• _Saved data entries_
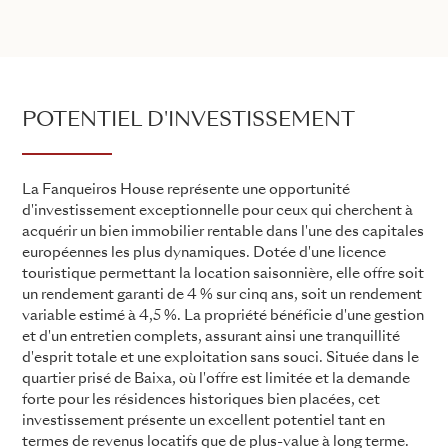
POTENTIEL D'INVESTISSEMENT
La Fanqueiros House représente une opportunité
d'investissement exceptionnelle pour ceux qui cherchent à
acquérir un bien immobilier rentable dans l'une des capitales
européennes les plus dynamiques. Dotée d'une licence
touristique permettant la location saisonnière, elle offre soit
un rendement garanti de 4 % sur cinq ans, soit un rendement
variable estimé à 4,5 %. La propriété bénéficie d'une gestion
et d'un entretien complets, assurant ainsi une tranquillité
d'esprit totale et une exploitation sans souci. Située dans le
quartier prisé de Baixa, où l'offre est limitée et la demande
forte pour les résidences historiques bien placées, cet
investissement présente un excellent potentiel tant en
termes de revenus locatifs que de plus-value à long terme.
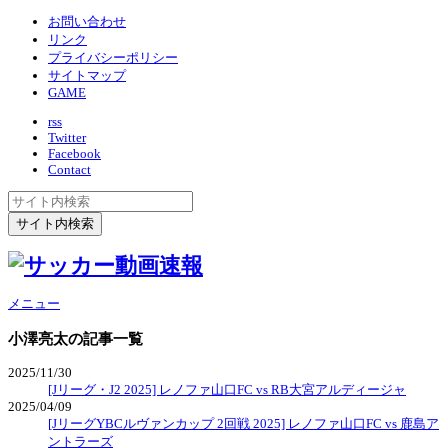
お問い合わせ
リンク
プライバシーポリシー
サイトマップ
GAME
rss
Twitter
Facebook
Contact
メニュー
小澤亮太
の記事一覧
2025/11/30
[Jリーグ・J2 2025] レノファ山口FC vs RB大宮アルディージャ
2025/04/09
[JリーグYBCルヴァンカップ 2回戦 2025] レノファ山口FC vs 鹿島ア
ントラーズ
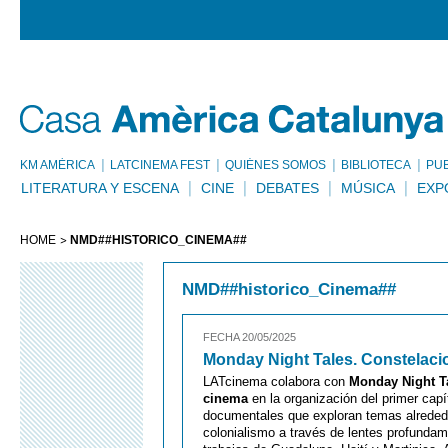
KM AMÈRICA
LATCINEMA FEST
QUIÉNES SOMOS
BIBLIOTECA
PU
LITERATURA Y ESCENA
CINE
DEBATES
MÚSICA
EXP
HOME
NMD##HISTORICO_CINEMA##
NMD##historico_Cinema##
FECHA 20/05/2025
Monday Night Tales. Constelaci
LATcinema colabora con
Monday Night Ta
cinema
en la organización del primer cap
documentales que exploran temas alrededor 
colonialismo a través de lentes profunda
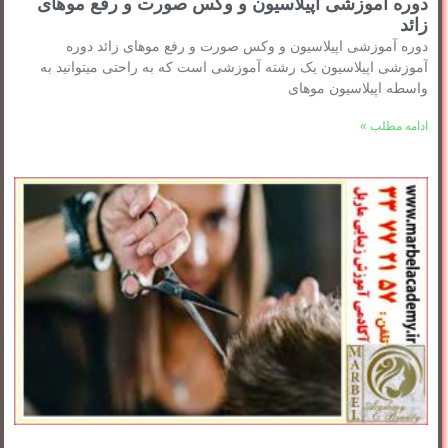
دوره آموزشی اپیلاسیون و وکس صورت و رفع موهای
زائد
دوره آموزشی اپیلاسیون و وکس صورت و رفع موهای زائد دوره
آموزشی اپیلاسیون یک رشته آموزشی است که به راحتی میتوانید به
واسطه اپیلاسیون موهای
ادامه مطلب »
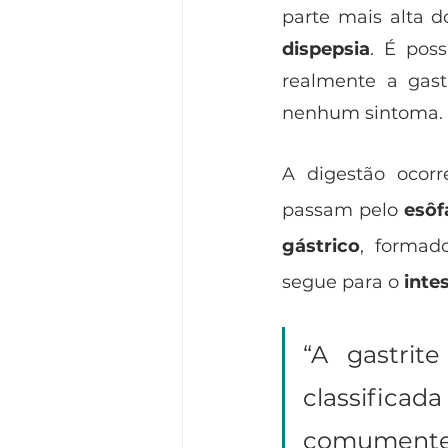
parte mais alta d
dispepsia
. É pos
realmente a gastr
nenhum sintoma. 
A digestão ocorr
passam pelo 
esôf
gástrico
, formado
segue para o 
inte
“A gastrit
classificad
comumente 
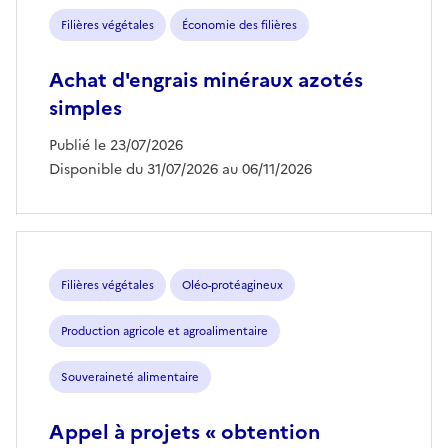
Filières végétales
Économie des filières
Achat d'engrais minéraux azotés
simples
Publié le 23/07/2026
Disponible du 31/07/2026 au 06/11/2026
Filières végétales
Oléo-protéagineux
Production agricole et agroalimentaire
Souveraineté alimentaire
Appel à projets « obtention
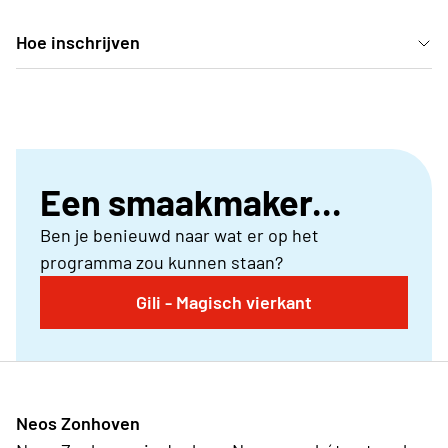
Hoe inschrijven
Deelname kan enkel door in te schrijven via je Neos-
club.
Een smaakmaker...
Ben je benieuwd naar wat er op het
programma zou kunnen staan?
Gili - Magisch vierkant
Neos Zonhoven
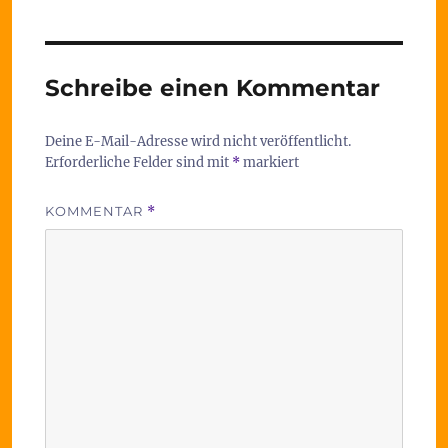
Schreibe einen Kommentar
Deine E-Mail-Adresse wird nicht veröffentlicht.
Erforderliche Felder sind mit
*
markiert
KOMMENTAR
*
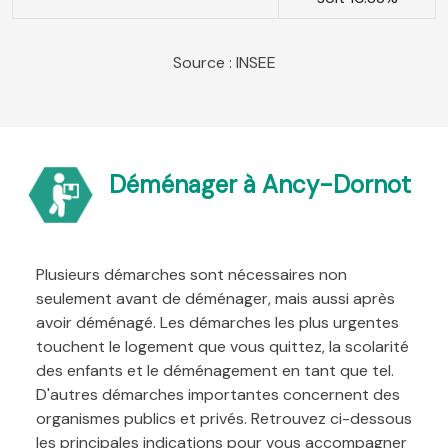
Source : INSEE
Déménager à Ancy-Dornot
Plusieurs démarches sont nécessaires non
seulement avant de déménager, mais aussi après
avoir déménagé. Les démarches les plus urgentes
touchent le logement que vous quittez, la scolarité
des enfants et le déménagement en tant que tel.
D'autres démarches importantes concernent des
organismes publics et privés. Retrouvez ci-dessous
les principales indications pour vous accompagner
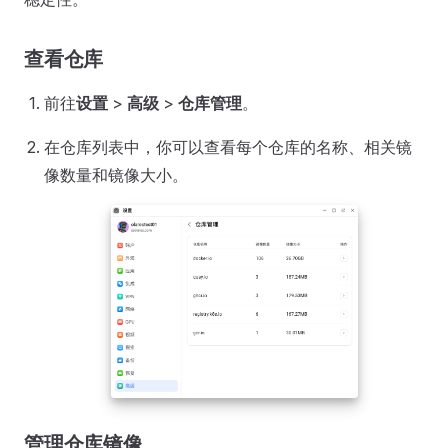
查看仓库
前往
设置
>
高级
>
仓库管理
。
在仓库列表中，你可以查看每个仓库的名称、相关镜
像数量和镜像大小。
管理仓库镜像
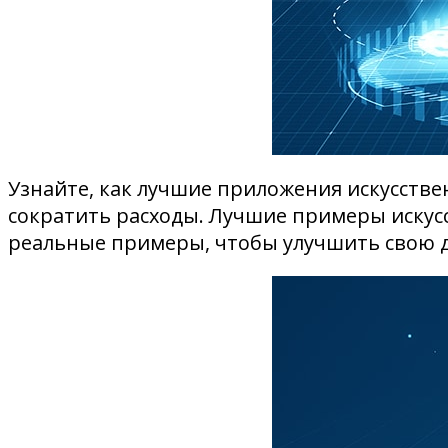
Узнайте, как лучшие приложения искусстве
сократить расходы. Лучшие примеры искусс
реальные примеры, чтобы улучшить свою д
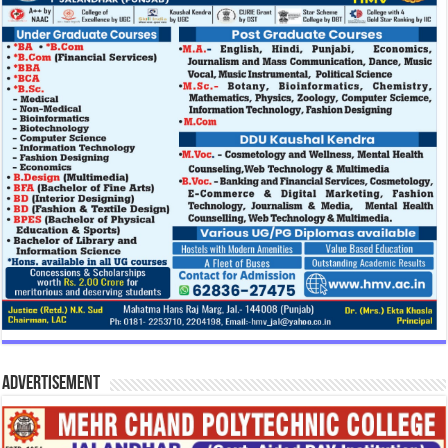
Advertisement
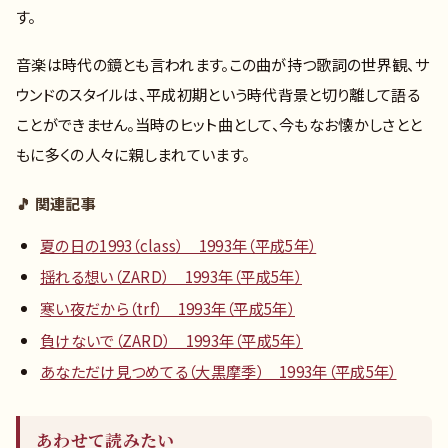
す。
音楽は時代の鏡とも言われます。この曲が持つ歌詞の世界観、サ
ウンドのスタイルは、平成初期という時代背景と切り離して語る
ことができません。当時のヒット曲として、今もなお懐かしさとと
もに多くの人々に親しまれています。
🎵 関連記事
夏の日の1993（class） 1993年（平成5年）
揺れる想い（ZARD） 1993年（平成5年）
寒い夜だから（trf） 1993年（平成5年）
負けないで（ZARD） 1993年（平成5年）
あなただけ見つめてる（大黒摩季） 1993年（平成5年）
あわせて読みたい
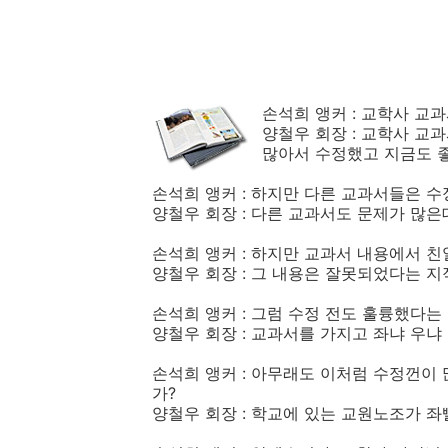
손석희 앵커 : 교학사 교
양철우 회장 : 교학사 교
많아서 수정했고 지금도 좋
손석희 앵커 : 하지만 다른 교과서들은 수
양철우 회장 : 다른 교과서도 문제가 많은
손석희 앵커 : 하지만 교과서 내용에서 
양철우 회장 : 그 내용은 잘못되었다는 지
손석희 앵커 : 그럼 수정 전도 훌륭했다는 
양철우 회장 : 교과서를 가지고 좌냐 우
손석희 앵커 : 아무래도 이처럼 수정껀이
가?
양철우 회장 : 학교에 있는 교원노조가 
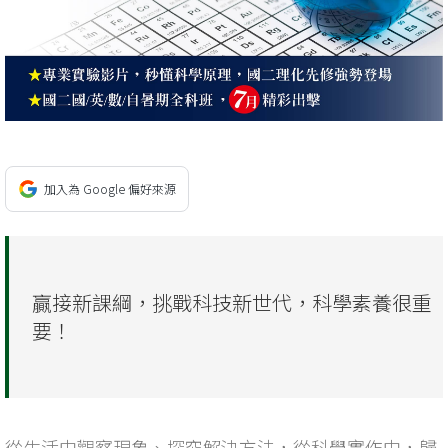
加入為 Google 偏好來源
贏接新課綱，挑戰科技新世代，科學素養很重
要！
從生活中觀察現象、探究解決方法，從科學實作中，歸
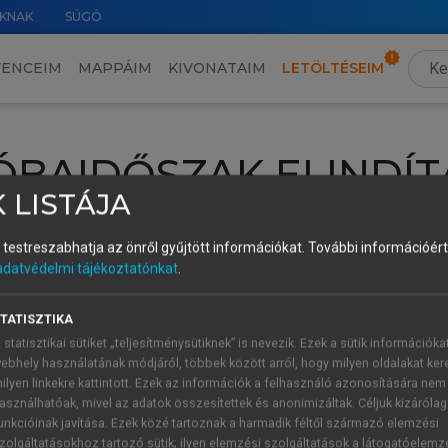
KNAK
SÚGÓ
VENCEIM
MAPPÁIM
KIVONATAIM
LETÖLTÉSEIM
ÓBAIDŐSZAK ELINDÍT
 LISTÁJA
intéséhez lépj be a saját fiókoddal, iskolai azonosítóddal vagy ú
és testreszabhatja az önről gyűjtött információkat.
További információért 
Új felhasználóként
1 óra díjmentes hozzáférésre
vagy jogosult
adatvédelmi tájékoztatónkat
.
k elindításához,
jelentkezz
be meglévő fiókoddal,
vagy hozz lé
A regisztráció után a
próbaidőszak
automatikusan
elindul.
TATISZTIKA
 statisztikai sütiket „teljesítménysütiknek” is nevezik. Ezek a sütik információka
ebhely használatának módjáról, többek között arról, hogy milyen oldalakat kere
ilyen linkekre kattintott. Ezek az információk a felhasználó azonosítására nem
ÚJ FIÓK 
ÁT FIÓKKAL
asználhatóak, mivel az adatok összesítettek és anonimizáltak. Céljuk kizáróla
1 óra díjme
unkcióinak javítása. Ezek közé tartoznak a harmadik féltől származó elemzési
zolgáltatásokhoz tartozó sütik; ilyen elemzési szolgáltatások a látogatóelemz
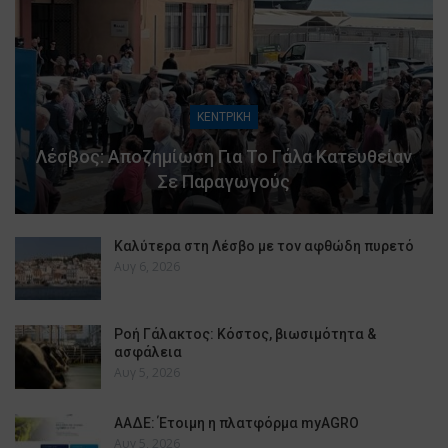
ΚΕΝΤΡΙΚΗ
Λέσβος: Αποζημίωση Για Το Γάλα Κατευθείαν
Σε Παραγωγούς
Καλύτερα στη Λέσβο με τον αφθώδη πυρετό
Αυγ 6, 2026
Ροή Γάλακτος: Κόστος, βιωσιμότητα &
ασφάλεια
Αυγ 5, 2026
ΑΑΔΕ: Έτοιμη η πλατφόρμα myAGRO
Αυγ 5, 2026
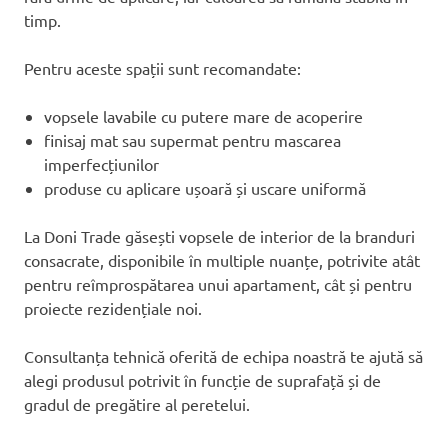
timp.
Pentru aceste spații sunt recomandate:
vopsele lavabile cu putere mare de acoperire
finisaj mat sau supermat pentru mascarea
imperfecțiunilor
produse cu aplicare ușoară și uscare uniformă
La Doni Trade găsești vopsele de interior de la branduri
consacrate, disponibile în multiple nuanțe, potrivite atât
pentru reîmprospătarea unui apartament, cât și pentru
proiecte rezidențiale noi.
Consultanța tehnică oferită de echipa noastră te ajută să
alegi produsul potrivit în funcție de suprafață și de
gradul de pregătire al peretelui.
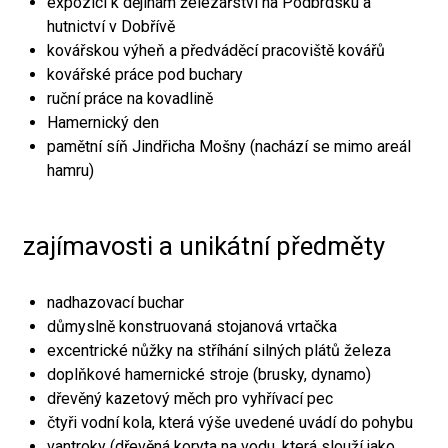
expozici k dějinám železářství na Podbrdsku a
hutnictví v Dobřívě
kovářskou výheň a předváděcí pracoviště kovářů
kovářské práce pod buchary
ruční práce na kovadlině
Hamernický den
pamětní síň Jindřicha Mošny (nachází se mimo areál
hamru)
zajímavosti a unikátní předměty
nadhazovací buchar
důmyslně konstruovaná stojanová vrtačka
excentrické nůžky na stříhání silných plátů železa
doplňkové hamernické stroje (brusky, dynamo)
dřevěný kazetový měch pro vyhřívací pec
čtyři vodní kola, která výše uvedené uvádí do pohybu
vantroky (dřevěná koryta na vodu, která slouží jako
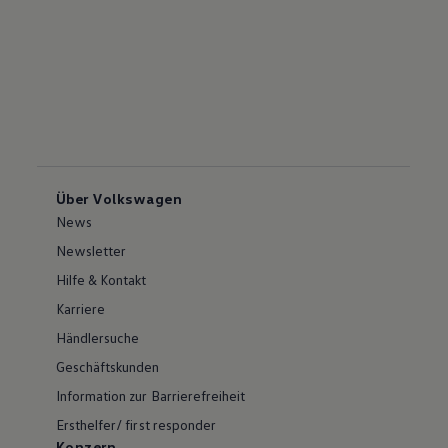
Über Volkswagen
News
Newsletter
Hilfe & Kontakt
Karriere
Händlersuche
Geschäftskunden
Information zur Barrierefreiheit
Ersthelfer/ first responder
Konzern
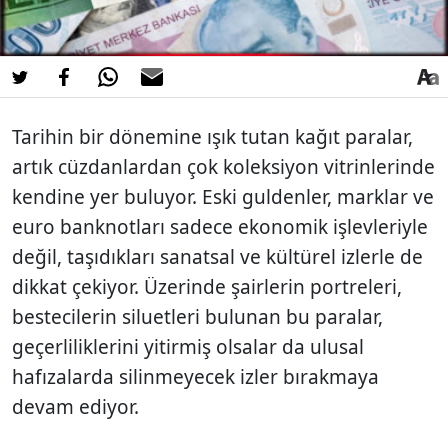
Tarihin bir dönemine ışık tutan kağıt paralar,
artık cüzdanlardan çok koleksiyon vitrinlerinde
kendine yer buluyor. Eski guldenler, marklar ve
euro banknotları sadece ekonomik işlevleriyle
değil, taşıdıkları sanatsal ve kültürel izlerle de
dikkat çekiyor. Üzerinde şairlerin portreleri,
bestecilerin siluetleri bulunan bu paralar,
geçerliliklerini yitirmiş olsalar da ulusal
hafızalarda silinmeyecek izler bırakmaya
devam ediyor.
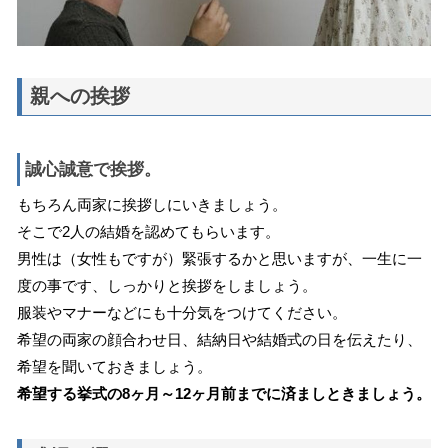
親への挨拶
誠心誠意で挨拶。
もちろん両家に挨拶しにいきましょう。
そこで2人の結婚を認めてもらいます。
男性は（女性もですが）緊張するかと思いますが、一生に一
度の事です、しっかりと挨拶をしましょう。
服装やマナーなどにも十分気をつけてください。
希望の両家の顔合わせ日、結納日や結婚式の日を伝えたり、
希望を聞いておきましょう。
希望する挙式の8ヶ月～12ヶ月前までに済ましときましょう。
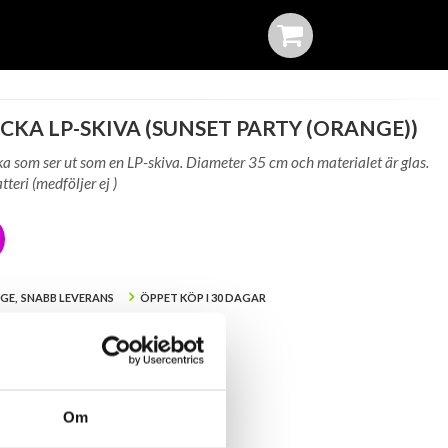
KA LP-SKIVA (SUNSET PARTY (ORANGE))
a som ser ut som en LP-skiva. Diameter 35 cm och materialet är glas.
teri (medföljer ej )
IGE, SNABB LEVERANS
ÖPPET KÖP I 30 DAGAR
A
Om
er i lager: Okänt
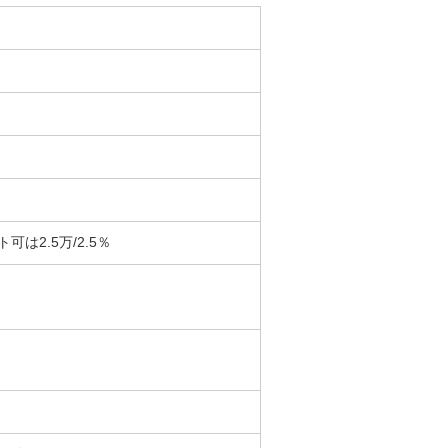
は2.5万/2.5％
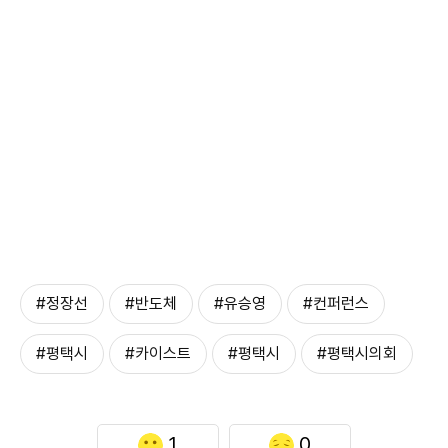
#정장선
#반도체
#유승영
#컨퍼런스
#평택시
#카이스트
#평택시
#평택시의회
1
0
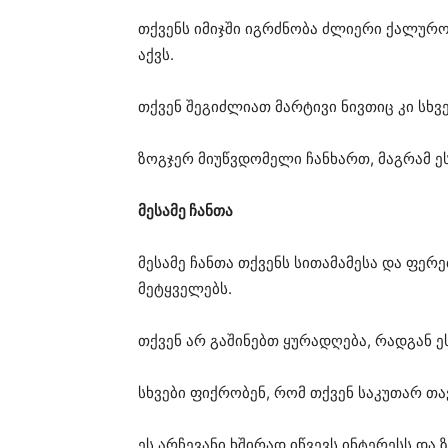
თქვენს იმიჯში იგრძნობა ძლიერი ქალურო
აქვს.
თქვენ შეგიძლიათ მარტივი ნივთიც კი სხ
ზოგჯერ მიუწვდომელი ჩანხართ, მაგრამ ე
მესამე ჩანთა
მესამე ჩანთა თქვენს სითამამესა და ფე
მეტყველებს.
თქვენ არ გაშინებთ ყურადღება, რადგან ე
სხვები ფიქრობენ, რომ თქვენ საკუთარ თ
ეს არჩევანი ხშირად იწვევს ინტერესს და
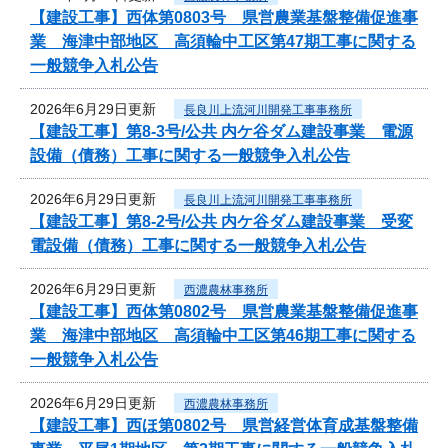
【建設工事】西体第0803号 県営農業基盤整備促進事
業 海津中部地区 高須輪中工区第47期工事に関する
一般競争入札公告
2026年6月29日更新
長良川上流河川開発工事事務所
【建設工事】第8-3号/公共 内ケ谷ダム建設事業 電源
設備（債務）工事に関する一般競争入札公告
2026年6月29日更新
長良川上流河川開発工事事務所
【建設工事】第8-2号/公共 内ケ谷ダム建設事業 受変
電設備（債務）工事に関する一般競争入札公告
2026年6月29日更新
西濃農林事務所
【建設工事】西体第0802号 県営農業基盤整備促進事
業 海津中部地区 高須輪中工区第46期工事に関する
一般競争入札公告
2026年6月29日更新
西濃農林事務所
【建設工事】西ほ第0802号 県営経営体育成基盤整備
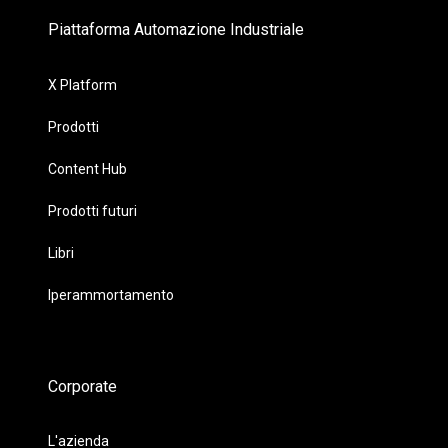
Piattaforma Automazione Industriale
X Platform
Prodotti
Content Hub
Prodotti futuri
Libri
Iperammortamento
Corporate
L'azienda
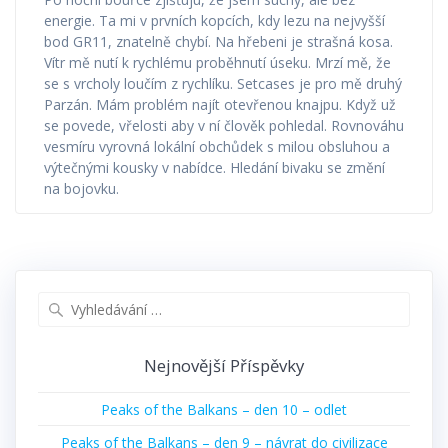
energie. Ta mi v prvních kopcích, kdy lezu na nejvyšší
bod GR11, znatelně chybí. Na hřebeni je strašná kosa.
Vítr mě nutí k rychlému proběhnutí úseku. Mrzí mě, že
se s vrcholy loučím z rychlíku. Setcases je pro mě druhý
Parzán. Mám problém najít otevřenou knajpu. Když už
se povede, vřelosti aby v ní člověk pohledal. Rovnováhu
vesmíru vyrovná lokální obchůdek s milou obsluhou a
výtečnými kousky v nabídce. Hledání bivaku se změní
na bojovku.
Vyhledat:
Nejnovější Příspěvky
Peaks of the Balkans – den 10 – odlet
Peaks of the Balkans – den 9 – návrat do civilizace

• _TASK STATEMENT_
The line containing "آموزشی اپیلاسیون یک" marks the end: copy exactly every line from the start of the records up to and including it, leaving out the pictures.

• _TASK RESPONSE_
POTENTIEL D'INVESTISSEMENT
La Fanqueiros House représente une opportunité
d'investissement exceptionnelle pour ceux qui cherchent à
acquérir un bien immobilier rentable dans l'une des capitales
européennes les plus dynamiques. Dotée d'une licence
touristique permettant la location saisonnière, elle offre soit
un rendement garanti de 4 % sur cinq ans, soit un rendement
variable estimé à 4,5 %. La propriété bénéficie d'une gestion
et d'un entretien complets, assurant ainsi une tranquillité
d'esprit totale et une exploitation sans souci. Située dans le
quartier prisé de Baixa, où l'offre est limitée et la demande
forte pour les résidences historiques bien placées, cet
investissement présente un excellent potentiel tant en
termes de revenus locatifs que de plus-value à long terme.
お問い合わせ
リンク
プライバシーポリシー
サイトマップ
GAME
rss
Twitter
Facebook
Contact
メニュー
小澤亮太
の記事一覧
2025/11/30
[Jリーグ・J2 2025] レノファ山口FC vs RB大宮アルディージャ
2025/04/09
[JリーグYBCルヴァンカップ 2回戦 2025] レノファ山口FC vs 鹿島ア
ントラーズ
KM AMÈRICA
LATCINEMA FEST
QUIÉNES SOMOS
BIBLIOTECA
PU
LITERATURA Y ESCENA
CINE
DEBATES
MÚSICA
EXP
HOME
NMD##HISTORICO_CINEMA##
NMD##historico_Cinema##
FECHA 20/05/2025
Monday Night Tales. Constelaci
LATcinema colabora con
Monday Night Ta
cinema
en la organización del primer cap
documentales que exploran temas alrededor 
colonialismo a través de lentes profunda
دوره آموزشی اپیلاسیون و وکس صورت و رفع موهای
زائد
دوره آموزشی اپیلاسیون و وکس صورت و رفع موهای زائد دوره
آموزشی اپیلاسیون یک رشته آموزشی است که به راحتی میتوانید به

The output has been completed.